Anderson briefly held his arms aloft in disbelief, as though the puck may eventually hit him. He kept his mask down to shield the emotions as he went through the handshake line.
“We should be proud of the way we played, the way we battled,” said Anderson. “We didn’t get a sniff since the first series. We weren’t supposed to be here, we weren’t supposed to do this. Inside this room we believed that we could achieve anything and we put our mind to it.
“A little bit of puck luck, and maybe we’re still standing.”
They had found a more resounding answer to every test than most outsiders thought possible.

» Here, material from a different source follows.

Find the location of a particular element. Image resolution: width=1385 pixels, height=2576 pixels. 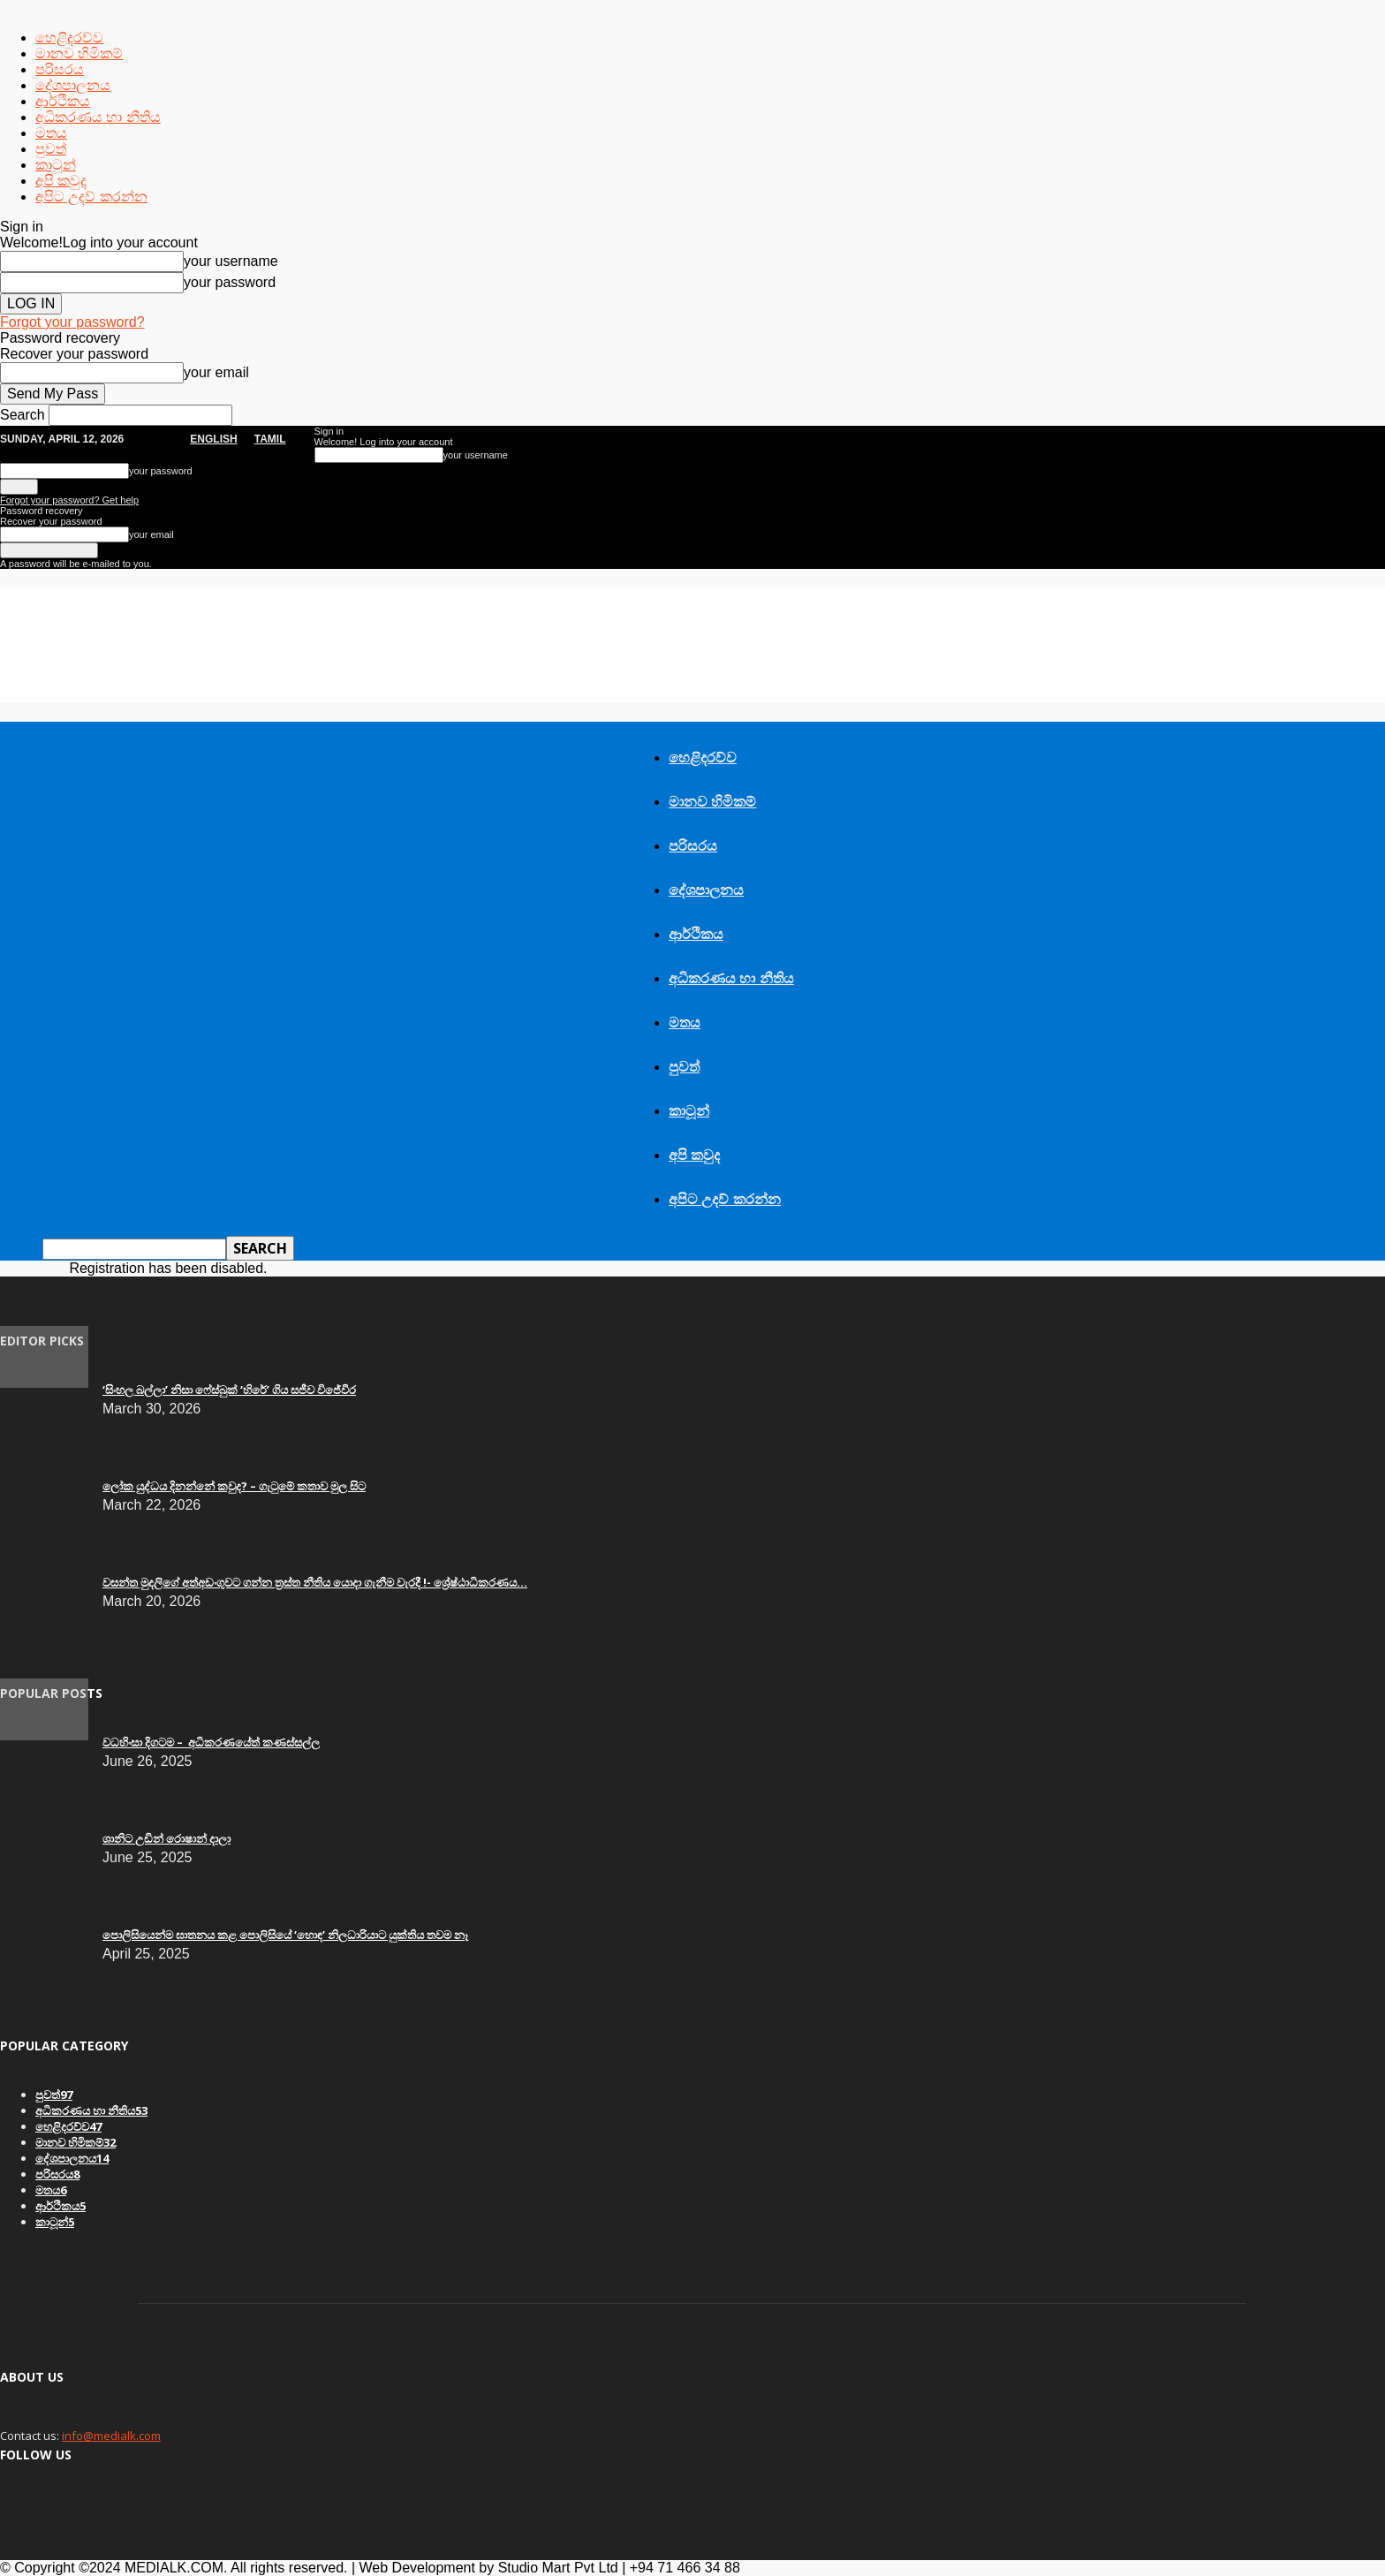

In this Game 7 alone, they answered Kunitz’s game-opening goal with one from Mark Stone on the very next shift. When Justin Schultz made it 2-1 on a debatable power play in the third period, little-used Ryan Dzingel responded three minutes later.
That only reinforced the notion that this was a team of destiny. Overtime. One shot. That’s all they needed to book a spot in the Stanley Cup final.
“We got thrown a ton of stuff our way this year,” said Ryan. “Adversity, on the ice, off the ice. You talk about Andy and Nicholle’s situation, you talk about for me personally having just a year from hell but finding a way to come out of it at the right time in playoffs.
“All different things. I think we just used everything – everything that got thrown at us – as a bonding agent. Like we used everything the right way, we channelled everything and came together. I’ve never been on a more unified team than this, it was absolutely incredible.”
The first overtime period came along and they found a way to stay alive. Phil Kessel fired wide on a breakaway and had a backhander spin along the crossbar and over the net. Kyle Turris kicked a loose puck to safety out of the crease with Anderson down and out.
He nearly beat Matt Murray with a wrist shot through sprawling bodies moments later.
Erik Karlsson, he of the incredible 18 points in 19 playoff games, did everything he could to get the puck moving in the right direction. The Senators captain played on a broken left foot this spring. He played 39:33 in Game 7 alone.
“They did it for a little bit longer than we did and a little bit better,” said Karlsson.
Kunitz scored on Pittsburgh’s first shot attempt in the second overtime. That froze the clock at 5:09. He’s part of the long-standing Penguins core that will be chasing its third Stanley Cup against Nashville in a series that starts here Monday night.
It will likely be too painful for anyone associated with the Senators to watch.
“Do you have two hours?” said Ottawa coach Guy Boucher, when asked about his group. “That’s how long it would take to talk about everybody and everything that these guys have had to go through and endure – a lot of the stuff that is known and some stuff that is not.
“It’s beyond pride, to be honest with you. It’s a lot more than hockey this year.”
There is no consolation prize at the end of this exhausting, exhilarating, agonizing tournament. Only one group of players gets to cry tears of joy while lifting the trophy and have their names engraved in its rounded silver edges.
But know this about the 2016-17 Senators: They played with the heart of a champion, which eventually will be consolation enough.
“Let’s get the hell back to Ottawa,” said Ryan. “I just want to go home.”